I have considered purchasing a 128gb SSD (50-pin CF style, as that is what the Sony takes, 1.8" FF) to gain more space and speed; cost is about $95 (and does it make sense to spend $95 on a 10-yr-old laptop with a specialty HDD?). The other options would be to use a CF card in place of the HDD (in IDE mode) as a cheap SSD; I happen to have a few laying around (512mb and 4gb), and cost = $0. Not sure if I would need to install TC as if on a USB drive if installing to the CF, or as a typical HDD install. Obviously, a CF card is flash memory, and has a limited number of write cycles, which is my concern with using it as a HDD replacement, especially if I'm giving up a lot of storage space (the tradeoff being that it will be faster than the HDD, use less power, and cost zero). I can always use a USB drive for more storage (I can easily add a 64gb micro USB drive and I'd have more storage than I do now).
The other option would be to keep the HDD and have it boot to USB, and have persistance enabled to save all my settings, apps and work to the HDD - except that the BIOS doesn't support USB boot devices. I read that there is a program called Plop that could be a work-around - anyone familiar with this, and could I use it to force a boot to a USB drive? My understanding is that TC is fast b/c it loads completely in RAM, so I'm ok with a slightly longer boot time in exchange for speed when running.
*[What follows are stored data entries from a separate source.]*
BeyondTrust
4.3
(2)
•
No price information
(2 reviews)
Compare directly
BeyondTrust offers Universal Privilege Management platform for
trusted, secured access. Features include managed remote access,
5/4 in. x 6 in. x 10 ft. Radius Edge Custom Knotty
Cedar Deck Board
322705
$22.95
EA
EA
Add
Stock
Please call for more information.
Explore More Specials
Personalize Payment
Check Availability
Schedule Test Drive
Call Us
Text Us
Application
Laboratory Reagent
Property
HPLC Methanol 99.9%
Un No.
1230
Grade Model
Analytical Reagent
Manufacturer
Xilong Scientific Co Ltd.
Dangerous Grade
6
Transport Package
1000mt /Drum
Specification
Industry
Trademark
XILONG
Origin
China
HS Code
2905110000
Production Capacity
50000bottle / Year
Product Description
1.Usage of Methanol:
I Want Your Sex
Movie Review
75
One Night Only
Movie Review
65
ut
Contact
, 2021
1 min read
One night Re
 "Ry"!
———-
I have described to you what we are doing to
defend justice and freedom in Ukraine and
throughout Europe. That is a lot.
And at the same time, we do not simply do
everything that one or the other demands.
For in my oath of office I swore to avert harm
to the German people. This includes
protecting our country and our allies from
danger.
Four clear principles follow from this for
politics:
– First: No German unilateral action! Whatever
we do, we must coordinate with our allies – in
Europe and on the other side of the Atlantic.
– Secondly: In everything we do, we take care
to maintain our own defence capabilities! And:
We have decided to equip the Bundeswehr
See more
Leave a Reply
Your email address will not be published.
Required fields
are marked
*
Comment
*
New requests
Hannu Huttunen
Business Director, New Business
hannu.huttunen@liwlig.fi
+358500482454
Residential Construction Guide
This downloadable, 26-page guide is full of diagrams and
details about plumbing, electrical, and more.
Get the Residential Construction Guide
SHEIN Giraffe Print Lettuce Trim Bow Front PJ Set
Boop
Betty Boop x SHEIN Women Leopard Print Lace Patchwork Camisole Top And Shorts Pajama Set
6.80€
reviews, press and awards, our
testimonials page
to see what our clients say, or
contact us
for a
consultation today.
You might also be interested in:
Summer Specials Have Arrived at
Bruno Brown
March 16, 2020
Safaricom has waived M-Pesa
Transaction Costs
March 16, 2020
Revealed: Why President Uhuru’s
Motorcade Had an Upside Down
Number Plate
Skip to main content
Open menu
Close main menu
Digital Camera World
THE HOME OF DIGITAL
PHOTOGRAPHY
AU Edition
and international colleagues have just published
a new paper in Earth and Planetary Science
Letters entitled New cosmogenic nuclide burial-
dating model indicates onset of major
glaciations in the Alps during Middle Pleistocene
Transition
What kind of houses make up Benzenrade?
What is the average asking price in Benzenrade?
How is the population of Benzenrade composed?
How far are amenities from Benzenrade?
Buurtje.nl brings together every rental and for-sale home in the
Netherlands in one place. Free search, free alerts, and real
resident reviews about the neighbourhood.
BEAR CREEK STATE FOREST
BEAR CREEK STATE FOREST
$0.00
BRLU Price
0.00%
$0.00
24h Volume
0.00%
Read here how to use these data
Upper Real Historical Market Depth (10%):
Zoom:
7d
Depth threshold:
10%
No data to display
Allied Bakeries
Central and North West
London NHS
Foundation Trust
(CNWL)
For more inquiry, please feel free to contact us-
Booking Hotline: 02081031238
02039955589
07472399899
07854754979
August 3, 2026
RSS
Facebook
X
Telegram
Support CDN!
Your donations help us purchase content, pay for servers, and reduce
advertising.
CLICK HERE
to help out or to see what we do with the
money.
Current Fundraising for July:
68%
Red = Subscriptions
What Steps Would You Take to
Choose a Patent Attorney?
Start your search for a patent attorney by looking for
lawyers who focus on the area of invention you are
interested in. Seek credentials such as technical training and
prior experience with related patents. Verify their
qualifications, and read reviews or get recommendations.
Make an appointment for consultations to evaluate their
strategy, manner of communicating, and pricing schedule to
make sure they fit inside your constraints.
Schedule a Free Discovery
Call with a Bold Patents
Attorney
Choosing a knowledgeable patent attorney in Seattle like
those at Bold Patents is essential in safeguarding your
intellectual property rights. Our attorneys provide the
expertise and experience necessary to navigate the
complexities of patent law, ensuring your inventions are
I'm pretty happy so far with LXLE, but it does experience some sluggishness sometimes if I have multiple Firefox tabs open and other apps running. I was thinking that TC would likely run faster, given it uses less RAM, leaving more of what's left for FF and the other apps. This is really about getting the most performance I can from this laptop, meeting my needs and keeping the cost down. I will have a total (after I get a new battery) of $65 into putting this laptop back in service. Another $95 for an SSD brings it to $160, and some might say a new netbook for $200 would have been a wiser investment. Of course, right now I'm at $25 for the new keyboard, and I could still sell it on ebay and at least break even on that.
I'm open to all comments and advice. Thanks for reading my long post!